[Document structure recognition data]
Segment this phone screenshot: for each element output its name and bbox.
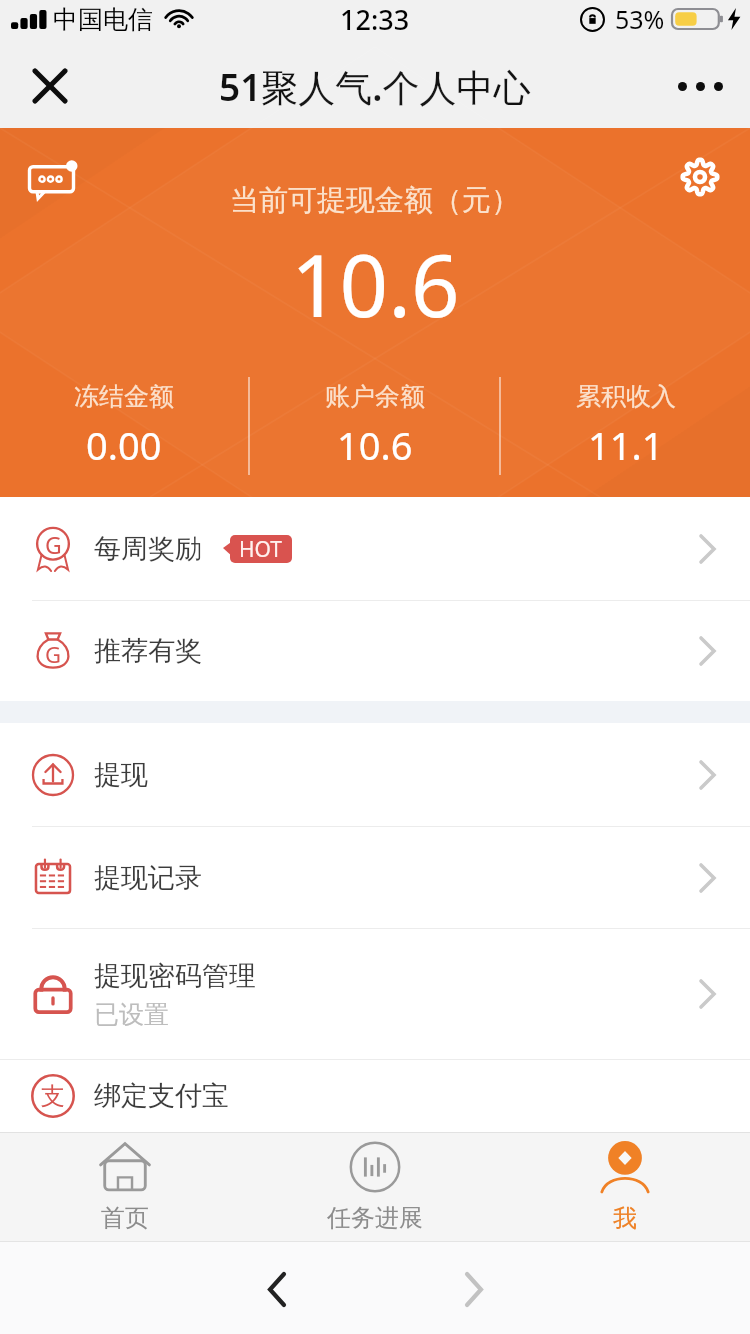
staticText: 53% (615, 2, 665, 36)
staticText: 任务进展 (327, 1203, 423, 1233)
button[interactable]: 提现记录 (0, 827, 750, 928)
staticText: 51聚人气.个人中心 (219, 61, 531, 112)
button[interactable]: Back (249, 1261, 305, 1317)
staticText: G (45, 529, 62, 560)
button[interactable]: 支 (0, 1060, 750, 1132)
staticText: 10.6 (337, 419, 413, 471)
staticText: 11.1 (588, 419, 664, 471)
button[interactable]: G (0, 601, 750, 701)
staticText: 支 (41, 1081, 65, 1111)
button[interactable]: 任务进展 (250, 1133, 500, 1241)
button[interactable]: 首页 (0, 1133, 250, 1241)
staticText: 冻结金额 (74, 381, 174, 412)
staticText: 每周奖励 (94, 532, 202, 566)
staticText: 我 (613, 1203, 637, 1233)
staticText: 提现 (94, 758, 148, 792)
button[interactable]: More options (670, 56, 730, 116)
button[interactable]: Close (20, 56, 80, 116)
staticText: 10.6 (291, 226, 460, 342)
staticText: 已设置 (94, 999, 169, 1030)
staticText: 中国电信 (53, 4, 153, 35)
staticText: 当前可提现金额（元） (230, 182, 520, 219)
staticText: 提现密码管理 (94, 959, 256, 993)
staticText: HOT (239, 535, 283, 563)
button[interactable]: Messages (17, 142, 89, 214)
staticText: 累积收入 (576, 381, 676, 412)
button[interactable]: G (0, 497, 750, 600)
staticText: 12:33 (340, 1, 410, 38)
button[interactable]: Settings (664, 141, 736, 213)
staticText: 首页 (101, 1203, 149, 1233)
staticText: 提现记录 (94, 861, 202, 895)
staticText: 绑定支付宝 (94, 1079, 229, 1113)
button[interactable]: Forward (446, 1261, 502, 1317)
staticText: 账户余额 (325, 381, 425, 412)
button[interactable]: 我 (500, 1133, 750, 1241)
staticText: G (45, 639, 62, 669)
staticText: 推荐有奖 (94, 634, 202, 668)
button[interactable]: 提现 (0, 723, 750, 826)
staticText: 0.00 (86, 419, 162, 471)
button[interactable]: 提现密码管理 (0, 929, 750, 1059)
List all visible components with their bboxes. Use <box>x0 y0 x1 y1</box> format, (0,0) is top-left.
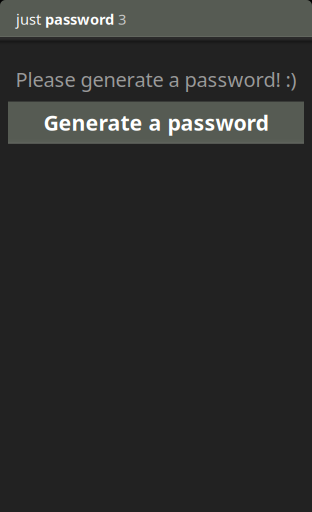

» **Exercise goal**:
Copy out the preceding entries without a single change, leaving out the pictures.

» **Solution for this task**:
Segment this phone screenshot: for each element output its name and bbox.
staticText: 53% (615, 2, 665, 36)
staticText: 任务进展 (327, 1203, 423, 1233)
button[interactable]: 提现记录 (0, 827, 750, 928)
staticText: 51聚人气.个人中心 (219, 61, 531, 112)
button[interactable]: Back (249, 1261, 305, 1317)
staticText: G (45, 529, 62, 560)
button[interactable]: 支 (0, 1060, 750, 1132)
staticText: 10.6 (337, 419, 413, 471)
staticText: 11.1 (588, 419, 664, 471)
button[interactable]: G (0, 601, 750, 701)
staticText: 支 (41, 1081, 65, 1111)
button[interactable]: 任务进展 (250, 1133, 500, 1241)
button[interactable]: 首页 (0, 1133, 250, 1241)
staticText: 冻结金额 (74, 381, 174, 412)
staticText: 每周奖励 (94, 532, 202, 566)
staticText: 我 (613, 1203, 637, 1233)
staticText: 提现 (94, 758, 148, 792)
button[interactable]: More options (670, 56, 730, 116)
button[interactable]: Close (20, 56, 80, 116)
staticText: 10.6 (291, 226, 460, 342)
staticText: 已设置 (94, 999, 169, 1030)
staticText: 中国电信 (53, 4, 153, 35)
staticText: 当前可提现金额（元） (230, 182, 520, 219)
staticText: 提现密码管理 (94, 959, 256, 993)
staticText: HOT (239, 535, 283, 563)
button[interactable]: Messages (17, 142, 89, 214)
staticText: 累积收入 (576, 381, 676, 412)
button[interactable]: G (0, 497, 750, 600)
staticText: 12:33 (340, 1, 410, 38)
button[interactable]: Settings (664, 141, 736, 213)
staticText: 首页 (101, 1203, 149, 1233)
staticText: 提现记录 (94, 861, 202, 895)
staticText: 绑定支付宝 (94, 1079, 229, 1113)
button[interactable]: Forward (446, 1261, 502, 1317)
staticText: 账户余额 (325, 381, 425, 412)
button[interactable]: 我 (500, 1133, 750, 1241)
staticText: G (45, 639, 62, 669)
staticText: 推荐有奖 (94, 634, 202, 668)
button[interactable]: 提现 (0, 723, 750, 826)
staticText: 0.00 (86, 419, 162, 471)
button[interactable]: 提现密码管理 (0, 929, 750, 1059)
List all visible components with their bboxes. Use <box>x0 y0 x1 y1</box> format, (0,0) is top-left.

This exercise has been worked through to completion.